Israel and its friends around the world conflate anti-Semitism with anti-Zionism. I define anti-Semitism as hatred of the Jews because they are Jews. This is nothing to do with Israel. Anti-Zionism is something completely different. It’s criticism or objection to the ideology of Zionism, the official ideology of the State of Israel, especially the policy towards the Palestinians, the occupation, the apartheid and the brute use of force as we are witnessing in Gaza today.

Q. It may be a somewhat naive question at this moment, but is a non-violent solution to this conflict possible?

A. There is a solution to this conflict. It was summed up in the Arab Peace Initiative of 2002. There was the summit meeting of the Arab League in Beirut. And they adopted the Saudi plan, which became the Arab Peace Initiative, which is to offer Israel peace and normalization with all 22 members of the Arab League in return for an end of occupation and an independent Palestinian state in Gaza and the West Bank with a capital in East Jerusalem.
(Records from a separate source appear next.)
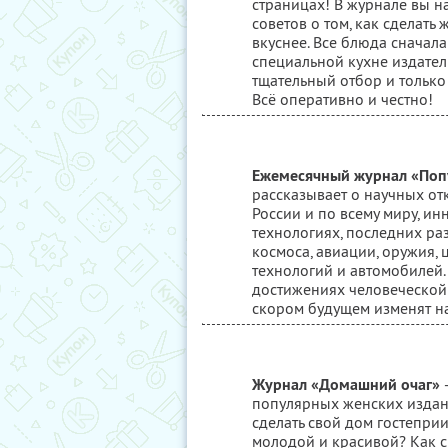
страницах! В журнале вы н
советов о том, как сделать 
вкуснее. Все блюда сначала
специальной кухне издател
тщательный отбор и только
Всё оперативно и честно!
Ежемесячный журнал «Поп
рассказывает о научных от
России и по всему миру, и
технологиях, последних ра
космоса, авиации, оружия,
технологий и автомобилей.
достижениях человеческой
скором будущем изменят н
Журнал «Домашний очаг»
популярных женских издани
сделать свой дом гостепри
молодой и красивой? Как с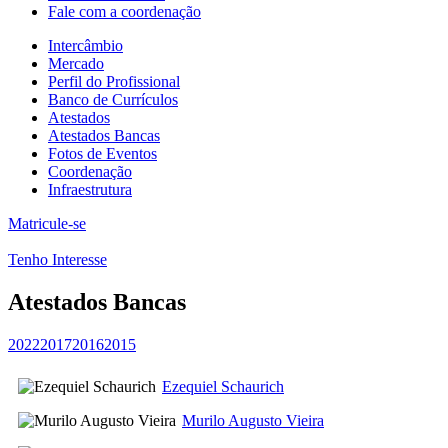
Fale com a coordenação
Intercâmbio
Mercado
Perfil do Profissional
Banco de Currículos
Atestados
Atestados Bancas
Fotos de Eventos
Coordenação
Infraestrutura
Matricule-se
Tenho Interesse
Atestados Bancas
2022
2017
2016
2015
Ezequiel Schaurich
Murilo Augusto Vieira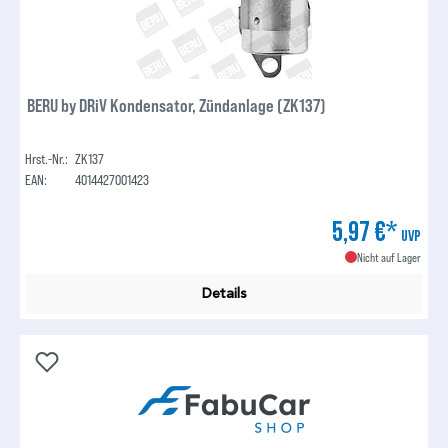
BERU by DRiV Kondensator, Zündanlage (ZK137)
Hrst.-Nr.:
ZK137
EAN:
4014427001423
5,97 €*
UVP
Nicht auf Lager
Details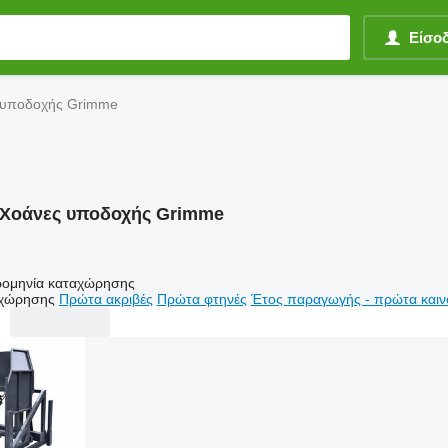
Είσο
 υποδοχής Grimme
Χοάνες υποδοχής Grimme
ομηνία καταχώρησης
αχώρησης
Πρώτα ακριβές
Πρώτα φτηνές
Έτος παραγωγής - πρώτα καιν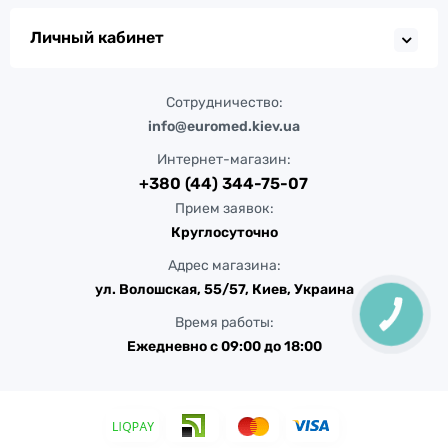
Личный кабинет
Сотрудничество:
info@euromed.kiev.ua
Интернет-магазин:
+380 (44) 344-75-07
Прием заявок:
Круглосуточно
Адрес магазина:
ул. Волошская, 55/57, Киев, Украина
КНОПКА
Время работы:
ЗВ'ЯЗКУ
Ежедневно с 09:00 до 18:00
That’s the peaceful solution to the conflict and the whole of the Arab world was united behind it. But Israel has simply ignored it because Israel is more interested in land than in peace. Israel is about hegemony rather than coexistence as equals. So yes, there is a blueprint for peace in the region, but Israel rejects it.

I would claim that since 1967 Israel has scuppered and ruined every international peace plan. Israel has subverted the [1993] Oslo Accords and reneged on them by building more settlements. And Israel has blocked every peaceful avenue to a solution of the conflict. The result is what we are witnessing in Gaza today: brute force on a massive scale and no political horizon and no light at the end of the tunnel.